# Aim of the task
The full listing, copied exactly and free of pictures, is the expected reply.

::::::::::

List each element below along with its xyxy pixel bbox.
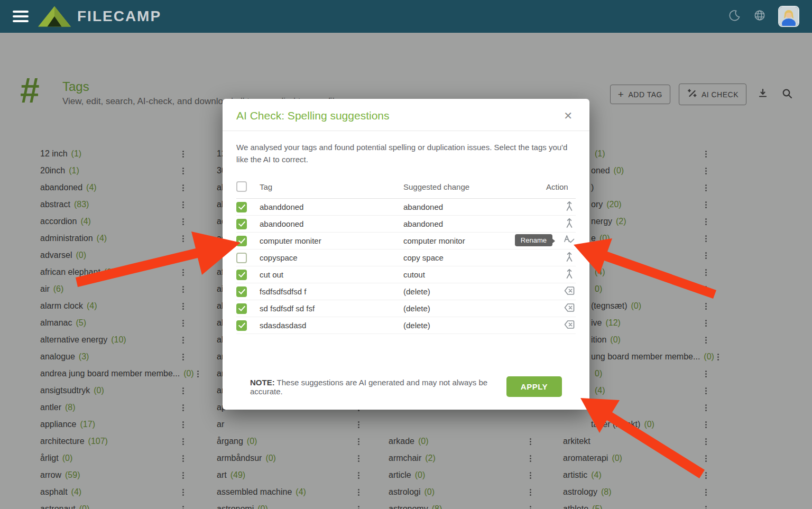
delete-backspace-icon[interactable] — [563, 284, 576, 297]
row-checkbox[interactable] — [236, 253, 247, 263]
suggestions-table: Tag Suggested change Action abanddoned a… — [236, 177, 576, 334]
dark-mode-moon-icon[interactable] — [727, 8, 741, 24]
rename-tooltip: Rename — [515, 234, 552, 246]
column-header-change: Suggested change — [403, 177, 546, 199]
select-all-checkbox[interactable] — [236, 181, 247, 192]
modal-intro: We analysed your tags and found potentia… — [236, 142, 576, 165]
ai-check-modal: AI Check: Spelling suggestions ✕ We anal… — [223, 99, 589, 410]
language-globe-icon[interactable] — [753, 8, 767, 24]
suggestion-row: computer moniter computer monitor Rename — [236, 233, 576, 249]
suggestion-row: sd fsdfsdf sd fsf (delete) — [236, 300, 576, 317]
row-checkbox[interactable] — [236, 270, 247, 280]
suggestion-row: abanddoned abandoned — [236, 199, 576, 216]
modal-title: AI Check: Spelling suggestions — [236, 109, 390, 122]
modal-note: NOTE: These suggestions are AI generated… — [250, 378, 506, 396]
suggestion-row: fsdfsdfsdfsd f (delete) — [236, 283, 576, 300]
row-checkbox[interactable] — [236, 202, 247, 212]
row-checkbox[interactable] — [236, 236, 247, 246]
close-icon[interactable]: ✕ — [560, 109, 576, 122]
column-header-action: Action — [546, 177, 576, 199]
app-header: FILECAMP — [0, 0, 812, 33]
suggestion-row: cut out cutout — [236, 266, 576, 283]
suggestion-row: copyspace copy space — [236, 249, 576, 266]
tent-logo-icon — [38, 6, 71, 27]
merge-icon[interactable] — [563, 217, 576, 229]
delete-backspace-icon[interactable] — [563, 318, 576, 331]
suggestion-row: sdasdasdasd (delete) — [236, 317, 576, 334]
column-header-tag: Tag — [260, 177, 403, 199]
apply-button[interactable]: APPLY — [506, 376, 562, 397]
brand-name: FILECAMP — [77, 8, 161, 25]
merge-icon[interactable] — [563, 200, 576, 212]
row-checkbox[interactable] — [236, 219, 247, 229]
merge-icon[interactable] — [563, 267, 576, 280]
delete-backspace-icon[interactable] — [563, 301, 576, 314]
user-avatar[interactable] — [778, 6, 799, 27]
spellcheck-rename-icon[interactable] — [563, 234, 576, 246]
row-checkbox[interactable] — [236, 303, 247, 314]
row-checkbox[interactable] — [236, 320, 247, 331]
suggestion-row: abandooned abandoned — [236, 216, 576, 233]
hamburger-menu-icon[interactable] — [13, 11, 29, 22]
filecamp-logo[interactable]: FILECAMP — [38, 6, 161, 27]
row-checkbox[interactable] — [236, 286, 247, 297]
merge-icon[interactable] — [563, 251, 576, 263]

::::::::::

# Answer for the task
List each element below along with its xyxy pixel bbox.
delete-backspace-icon[interactable] — [563, 284, 576, 297]
row-checkbox[interactable] — [236, 253, 247, 263]
suggestions-table: Tag Suggested change Action abanddoned a… — [236, 177, 576, 334]
dark-mode-moon-icon[interactable] — [727, 8, 741, 24]
rename-tooltip: Rename — [515, 234, 552, 246]
column-header-change: Suggested change — [403, 177, 546, 199]
select-all-checkbox[interactable] — [236, 181, 247, 192]
modal-intro: We analysed your tags and found potentia… — [236, 142, 576, 165]
ai-check-modal: AI Check: Spelling suggestions ✕ We anal… — [223, 99, 589, 410]
language-globe-icon[interactable] — [753, 8, 767, 24]
suggestion-row: computer moniter computer monitor Rename — [236, 233, 576, 249]
suggestion-row: sd fsdfsdf sd fsf (delete) — [236, 300, 576, 317]
row-checkbox[interactable] — [236, 270, 247, 280]
suggestion-row: abanddoned abandoned — [236, 199, 576, 216]
modal-title: AI Check: Spelling suggestions — [236, 109, 390, 122]
modal-note: NOTE: These suggestions are AI generated… — [250, 378, 506, 396]
suggestion-row: fsdfsdfsdfsd f (delete) — [236, 283, 576, 300]
row-checkbox[interactable] — [236, 202, 247, 212]
row-checkbox[interactable] — [236, 236, 247, 246]
close-icon[interactable]: ✕ — [560, 109, 576, 122]
column-header-action: Action — [546, 177, 576, 199]
app-header: FILECAMP — [0, 0, 812, 33]
suggestion-row: cut out cutout — [236, 266, 576, 283]
suggestion-row: copyspace copy space — [236, 249, 576, 266]
tent-logo-icon — [38, 6, 71, 27]
merge-icon[interactable] — [563, 217, 576, 229]
delete-backspace-icon[interactable] — [563, 318, 576, 331]
suggestion-row: sdasdasdasd (delete) — [236, 317, 576, 334]
column-header-tag: Tag — [260, 177, 403, 199]
apply-button[interactable]: APPLY — [506, 376, 562, 397]
brand-name: FILECAMP — [77, 8, 161, 25]
merge-icon[interactable] — [563, 200, 576, 212]
row-checkbox[interactable] — [236, 219, 247, 229]
merge-icon[interactable] — [563, 267, 576, 280]
delete-backspace-icon[interactable] — [563, 301, 576, 314]
user-avatar[interactable] — [778, 6, 799, 27]
spellcheck-rename-icon[interactable] — [563, 234, 576, 246]
row-checkbox[interactable] — [236, 303, 247, 314]
row-checkbox[interactable] — [236, 320, 247, 331]
suggestion-row: abandooned abandoned — [236, 216, 576, 233]
hamburger-menu-icon[interactable] — [13, 11, 29, 22]
filecamp-logo[interactable]: FILECAMP — [38, 6, 161, 27]
row-checkbox[interactable] — [236, 286, 247, 297]
merge-icon[interactable] — [563, 251, 576, 263]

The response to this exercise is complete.